What really burns? This wasn't even a risky play—just mundane portfolio maintenance. Goes to show: in crypto, even brushing your teeth can bankrupt you if the smart contract feels spicy. Maybe stick to good ol' FDIC-insured 0.01% savings accounts... said no true degen ever.

5-Year Cardano Holder Loses $6 Million in Costly Stablecoin Swap Mishap

  • Cardano holder lost $6.05 million while exchanging 14.4 million ADA into the USDA stablecoin.
  • The low market capitalization value for the USDA stablecoin at $10.6 million led to extreme volatility and significant losses.
  • Cardano’s ADA token traded at $0.4936 with a market capitalization of 17.71 billion dollars, and whales sold 440 million ADA.

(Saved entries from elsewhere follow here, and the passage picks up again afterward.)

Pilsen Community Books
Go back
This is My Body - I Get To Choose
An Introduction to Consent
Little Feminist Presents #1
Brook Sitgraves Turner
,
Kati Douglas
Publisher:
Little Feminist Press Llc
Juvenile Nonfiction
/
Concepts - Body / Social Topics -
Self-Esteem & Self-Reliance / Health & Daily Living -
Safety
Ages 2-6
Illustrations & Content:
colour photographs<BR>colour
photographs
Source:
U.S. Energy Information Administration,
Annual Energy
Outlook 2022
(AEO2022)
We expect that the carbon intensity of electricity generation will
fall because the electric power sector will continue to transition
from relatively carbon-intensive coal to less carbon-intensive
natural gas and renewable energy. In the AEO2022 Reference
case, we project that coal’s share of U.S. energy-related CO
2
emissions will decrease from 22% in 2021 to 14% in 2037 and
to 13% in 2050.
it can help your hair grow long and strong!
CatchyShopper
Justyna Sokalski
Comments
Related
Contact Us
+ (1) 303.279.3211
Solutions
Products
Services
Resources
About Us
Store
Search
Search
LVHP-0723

A five-year Cardano (ADA) holder accidentally burned over $6 million worth of ADA after attempting a stablecoin swap through a low-liquidity trading pool. The incident, spotted by blockchain investigator ZachXBT, highlights the risks of interacting with obscure crypto assets.

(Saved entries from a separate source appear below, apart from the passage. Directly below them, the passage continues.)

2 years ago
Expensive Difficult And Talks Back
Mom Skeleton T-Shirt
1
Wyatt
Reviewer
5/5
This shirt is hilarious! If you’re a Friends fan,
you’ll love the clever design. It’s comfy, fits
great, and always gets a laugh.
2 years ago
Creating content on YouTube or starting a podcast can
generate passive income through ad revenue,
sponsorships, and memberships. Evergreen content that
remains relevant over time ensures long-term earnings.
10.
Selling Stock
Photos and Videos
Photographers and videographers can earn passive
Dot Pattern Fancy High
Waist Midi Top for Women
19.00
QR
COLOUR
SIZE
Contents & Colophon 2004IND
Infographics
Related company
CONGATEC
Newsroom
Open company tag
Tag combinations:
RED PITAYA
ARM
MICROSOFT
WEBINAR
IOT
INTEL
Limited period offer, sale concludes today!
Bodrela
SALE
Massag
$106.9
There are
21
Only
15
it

Cardano Holder Loses $6.9 Million in Swap

Vladimir S. highlighted that, according to ZachXBT, a cardano investor traded 14.4 million ADA tokens worth approximately 6.9 million dollars to receive 847,695 USDA, which is a Cardano-supported stablecoin linked to the US Dollar. This led to an unexpected loss of approximately 6.05 million dollars due to extremely low liquidity within this pool that triggered a considerable spike in its value.

Source: X

Analysis carried out on blockchain information indicates that there have been no transactions on this wallet, which is recognized as “addr…4×534,” since September 13, 2020. The wallet actually performed a test transaction consisting of 4,437 ADA to a US Dollar stablecoin merely a minute before this huge transfer to USDA, which occurred at 4:06 pm UTC. 

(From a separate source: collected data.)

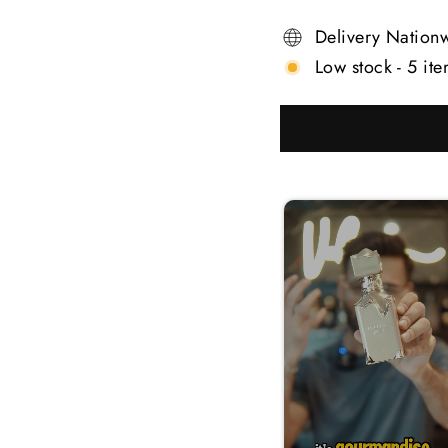
Delivery Nation
Low stock - 5 ite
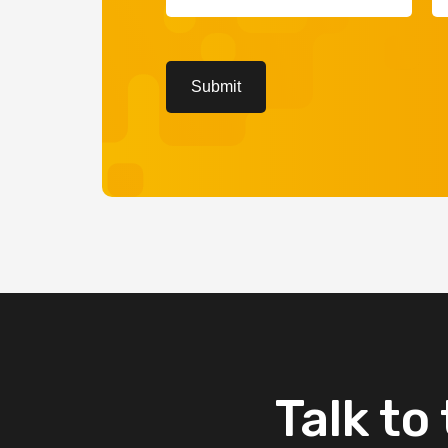
(Required)
(R
CAPTCHA
Submit
Talk
to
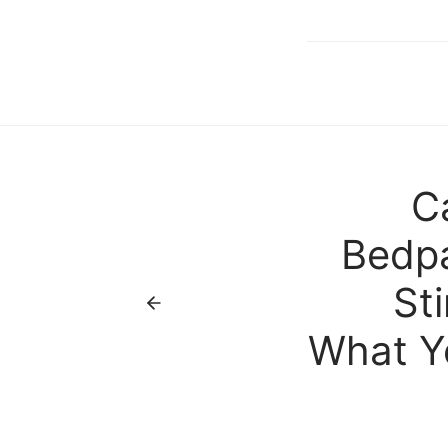
C
Bedpa
St
What Y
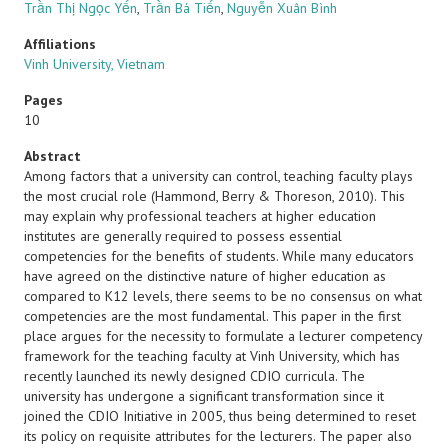
Trần Thị Ngọc Yến
,
Trần Bá Tiến
,
Nguyễn Xuân Bình
Affiliations
Vinh University, Vietnam
Pages
10
Abstract
Among factors that a university can control, teaching faculty plays
the most crucial role (Hammond, Berry & Thoreson, 2010). This
may explain why professional teachers at higher education
institutes are generally required to possess essential
competencies for the benefits of students. While many educators
have agreed on the distinctive nature of higher education as
compared to K12 levels, there seems to be no consensus on what
competencies are the most fundamental. This paper in the first
place argues for the necessity to formulate a lecturer competency
framework for the teaching faculty at Vinh University, which has
recently launched its newly designed CDIO curricula. The
university has undergone a significant transformation since it
joined the CDIO Initiative in 2005, thus being determined to reset
its policy on requisite attributes for the lecturers. The paper also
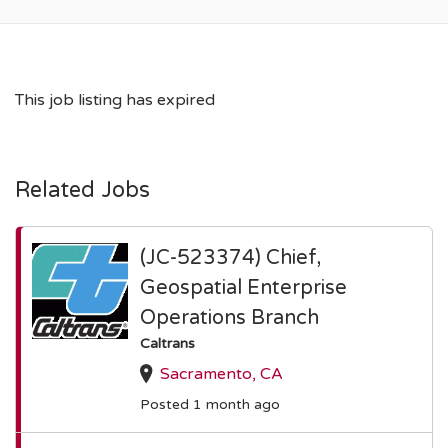
This job listing has expired
Related Jobs
(JC-523374) Chief,
Geospatial Enterprise
Operations Branch
Caltrans
Sacramento, CA
Posted 1 month ago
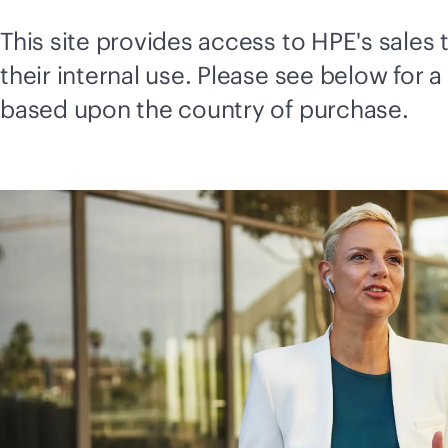
This site provides access to HPE's sale
their internal use. Please see below for a
based upon the country of purchase.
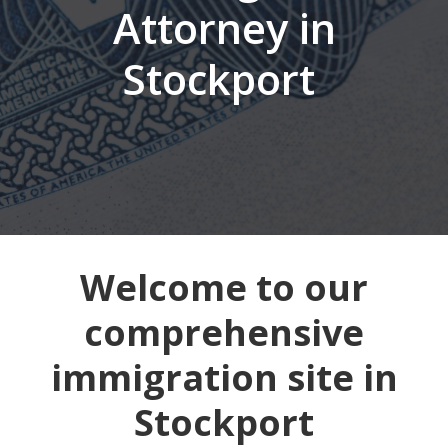
Attorney in
Stockport
Welcome to our
comprehensive
immigration site in
Stockport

Notably, this wallet has remained inactive since September 13, 2020. Just 33 seconds before this huge ADA exchange worth millions, the user performed a small test transaction, exchanging 4,437 ADA for a stablecoin labeled USD, possibly to check the process before committing a much larger sum.

The stablecoin involved is named USDA and has a market capitalization of only $10.6 million, which raises questions about whether the Cardano holder comprehensively appreciated the risks involved. Cardano onlookers have noted that this is the first contact that this wallet has had with the USDA.

Whales Sell 440 Million ADA Recently

Crypto experts have highlighted that “fat-finger” transactions like this can have significant market impacts. Similar incidents have occurred in the past, particularly when, last month, 300 trillion PYUSD tokens were incorrectly printed by stablecoin company Paxos and subsequently burned.

At the time of writing, ADA was trading at $0.4936, down 2.08% over 24 hours, with a market capitalization of $17.71 billion and a 24-hour trading volume of $1.56 billion. 

Source: CoinGecko

On the other hand, as per Ali Marteniz’s post, recent activity indicates that approximately 440 million ADA have been sold by whales within the last month, which indicates market trends within the ecosystem.

Source: X

As blockchain transactions continue to attract both seasoned and newer investors to the trade, there have been warnings about how even dormant accounts can lead to huge repercussions when transactions affect illiquid assets.